Lindner warf dem Innenminister ebenfalls vor, zu lange am Kölner Polizeipräsidenten Wolfgang Albers festgehalten zu haben. Trotz zahlreicher Skandale habe er stets „schützend seine Hand über seinen Parteifreund Albers gehalten“. Die Opposition bezeichnet Jäger inzwischen als „Sicherheitsrisiko“. Die steigende Einbruchskriminalität oder immer neue Meldungen über Banden-Kriminalität und „No-Go-Areas“, in der die Polizei das Recht nicht mehr durchsetzen kann, seien alarmierend.
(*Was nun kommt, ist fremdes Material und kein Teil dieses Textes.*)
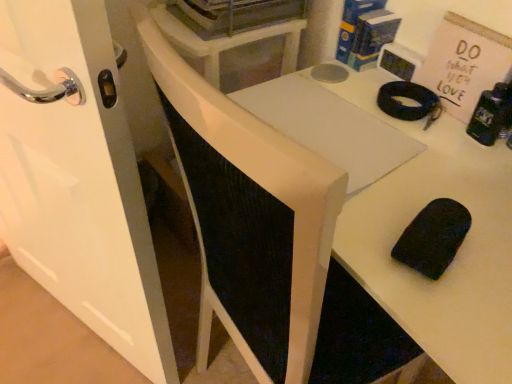 Question: Does matte black clock at upper right, the first appliance from the right, have a larger size compared to white glossy door at left?

Choices:
 (A) no
 (B) yes

Answer: (A)

Question: From a real-world perspective, does matte black clock at upper right, the first appliance from the right, sit lower than white glossy door at left?

Choices:
 (A) no
 (B) yes

Answer: (A)

Question: Is matte black clock at upper right, the first appliance from the right, not inside white glossy door at left?

Choices:
 (A) no
 (B) yes

Answer: (B)

Question: Considering the relative sizes of matte black clock at upper right, which is the 2th appliance from left to right, and white glossy door at left in the image provided, is matte black clock at upper right, which is the 2th appliance from left to right, thinner than white glossy door at left?

Choices:
 (A) no
 (B) yes

Answer: (B)

Question: Is matte black clock at upper right, the 1th appliance from the bottom, positioned far away from white glossy door at left?

Choices:
 (A) no
 (B) yes

Answer: (A)

Question: From the image's perspective, is matte black clock at upper right, the 1th appliance from the bottom, located beneath white glossy door at left?

Choices:
 (A) no
 (B) yes

Answer: (A)

Question: Is metallic gray dishwasher at upper center, positioned as the first appliance in top-to-bottom order, next to white glossy door at left?

Choices:
 (A) yes
 (B) no

Answer: (B)

Question: Is metallic gray dishwasher at upper center, the 2th appliance in the bottom-to-top sequence, in front of white glossy door at left?

Choices:
 (A) yes
 (B) no

Answer: (B)

Question: Considering the relative sizes of metallic gray dishwasher at upper center, positioned as the first appliance in top-to-bottom order, and white glossy door at left in the image provided, is metallic gray dishwasher at upper center, positioned as the first appliance in top-to-bottom order, shorter than white glossy door at left?

Choices:
 (A) no
 (B) yes

Answer: (B)

Question: Is metallic gray dishwasher at upper center, the 2th appliance in the bottom-to-top sequence, oriented away from white glossy door at left?

Choices:
 (A) yes
 (B) no

Answer: (B)

Question: Is white glossy door at left a part of metallic gray dishwasher at upper center, which is the second appliance from right to left?

Choices:
 (A) no
 (B) yes

Answer: (A)

Question: Does metallic gray dishwasher at upper center, the first appliance in the left-to-right sequence, have a greater height compared to white glossy door at left?

Choices:
 (A) yes
 (B) no

Answer: (B)

Question: From the image's perspective, does metallic gray dishwasher at upper center, which is the second appliance from right to left, appear higher than matte black clock at upper right, the 1th appliance from the bottom?

Choices:
 (A) yes
 (B) no

Answer: (A) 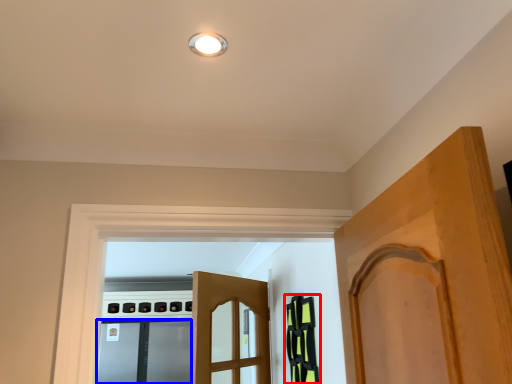 Question: Which of the following is the farthest to the observer, cabinetry (highlighted by a red box) or screen door (highlighted by a blue box)?

Choices:
 (A) cabinetry
 (B) screen door

Answer: (B) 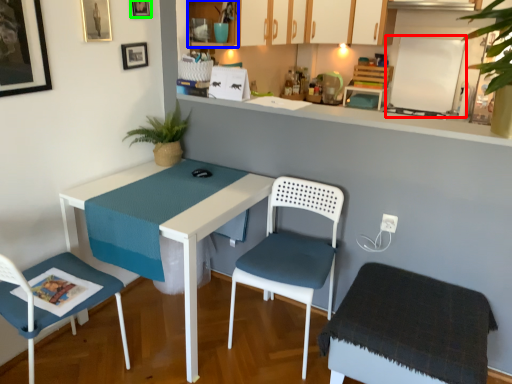 Question: Considering the real-world distances, which object is farthest from bulletin board (highlighted by a red box)? cabinetry (highlighted by a blue box) or picture frame (highlighted by a green box)?

Choices:
 (A) cabinetry
 (B) picture frame

Answer: (B) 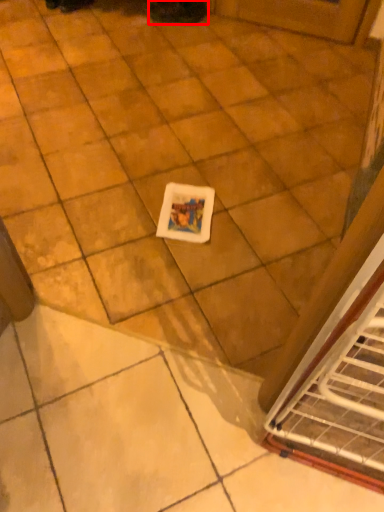 Question: From the image's perspective, what is the correct spatial relationship of footwear (annotated by the red box) in relation to ceramic tile?

Choices:
 (A) below
 (B) above

Answer: (B) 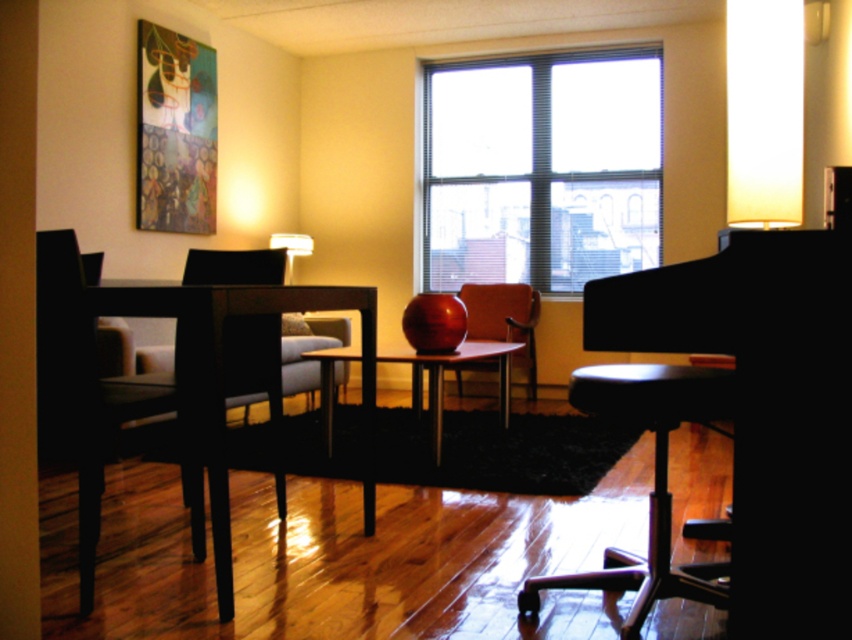 Is transparent glass window at upper center to the right of matte orange chair at center from the viewer's perspective?

Indeed, transparent glass window at upper center is positioned on the right side of matte orange chair at center.

Looking at this image, who is lower down, transparent glass window at upper center or matte orange chair at center?

Positioned lower is matte orange chair at center.

Based on the photo, who is more distant from viewer, (617, 122) or (530, 365)?

The point (617, 122) is behind.

Where is `transparent glass window at upper center`? transparent glass window at upper center is located at coordinates (540, 168).

Is black plastic stool at lower right positioned in front of matte wood table at center?

Yes, it is.

Can you confirm if black plastic stool at lower right is positioned below matte wood table at center?

Yes, black plastic stool at lower right is below matte wood table at center.

This screenshot has width=852, height=640. Identify the location of black plastic stool at lower right. (653, 481).

At what (x,y) coordinates should I click in order to perform the action: click on black glossy piano at center. Please return your answer as a coordinate pair (x, y). Image resolution: width=852 pixels, height=640 pixels. Looking at the image, I should click on (764, 410).

Between black glossy piano at center and black plastic stool at lower right, which one is positioned lower?

black plastic stool at lower right is below.

Is point (804, 493) closer to camera compared to point (734, 374)?

That is True.

Find the location of `black glossy piano at center`. black glossy piano at center is located at coordinates (764, 410). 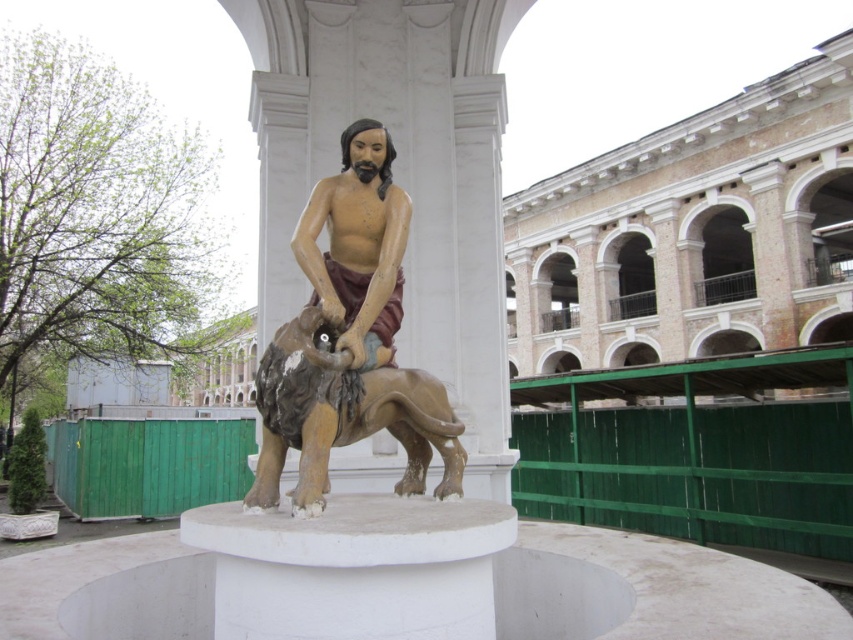 Question: Is wooden statue of man riding animal at center bigger than matte wood statue at center?

Choices:
 (A) yes
 (B) no

Answer: (A)

Question: Which of the following is the closest to the observer?

Choices:
 (A) wooden statue of man riding animal at center
 (B) matte wood statue at center

Answer: (A)

Question: Does wooden statue of man riding animal at center have a smaller size compared to matte wood statue at center?

Choices:
 (A) yes
 (B) no

Answer: (B)

Question: Does wooden statue of man riding animal at center appear on the left side of matte wood statue at center?

Choices:
 (A) no
 (B) yes

Answer: (A)

Question: Among these objects, which one is farthest from the camera?

Choices:
 (A) wooden statue of man riding animal at center
 (B) matte wood statue at center

Answer: (B)

Question: Which of the following is the closest to the observer?

Choices:
 (A) matte wood statue at center
 (B) wooden statue of man riding animal at center

Answer: (B) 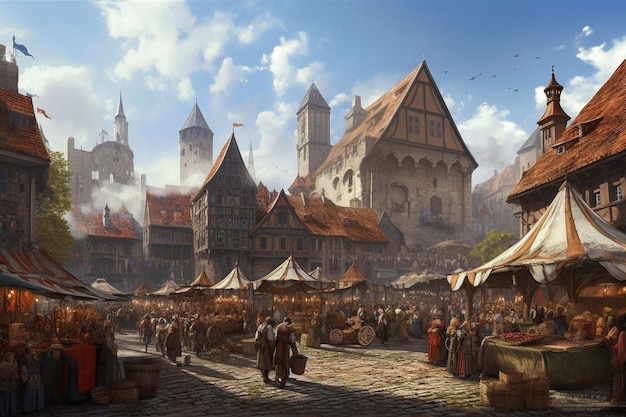 The width and height of the screenshot is (626, 417). I want to click on bucket, so click(302, 364). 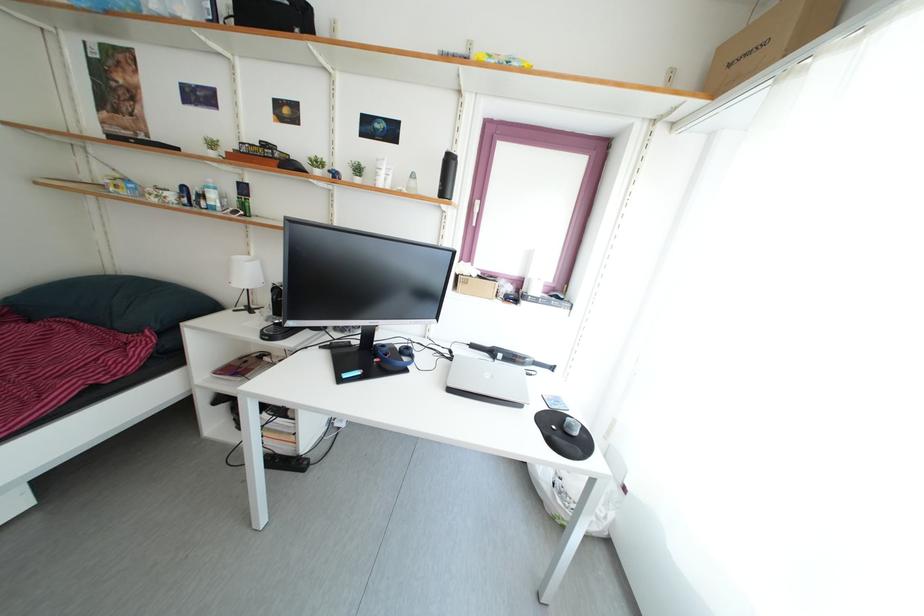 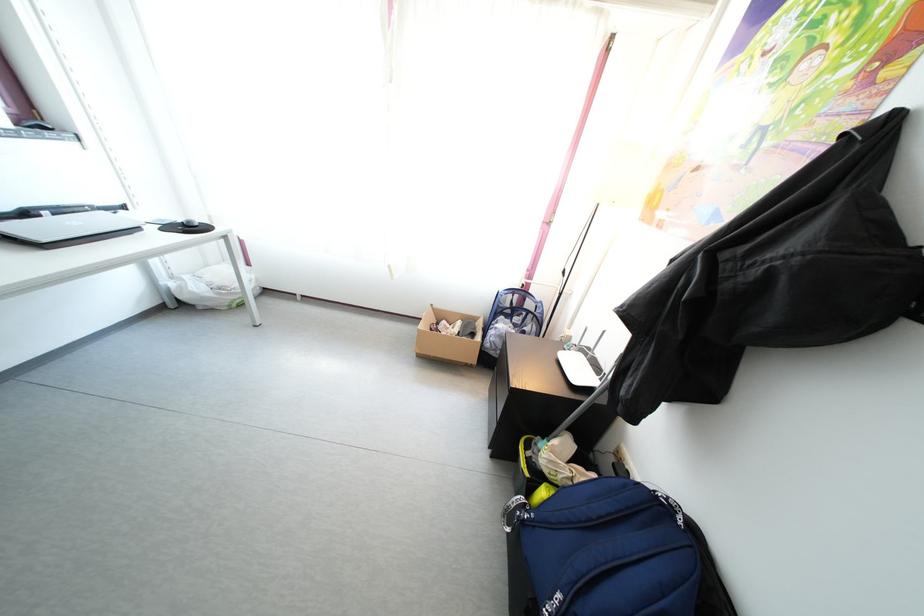 Where in the second image is the point corresponding to (x=544, y=493) from the first image?

(210, 306)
Spätestens ein Untersuchungsausschuss zur Kölner Chaos-Nacht dürfte die Innere Sicherheit zum zentralen Thema für die Landtagswahl 2017 machen. Die Opposition bekäme das Recht auf Akteneinsicht und hätte die Möglichkeit, über Monate prominente Zeugen wie Ministerpräsidentin Kraft, Innenminister Jäger oder den geschassten Kölner Polizeipräsidenten Albers zu befragten. Auch die eingesetzten Polizisten könnten geladen werden. Da Zeugen im Untersuchungsausschuss zum Erscheinen und zur wahrheitsgemäßen Aussage verpflichtet sind, würden Versäumnisse und Verantwortlichkeiten bis nahe an den Wahltermin im Mai 2017 ins Licht der Öffentlichkeit gezerrt.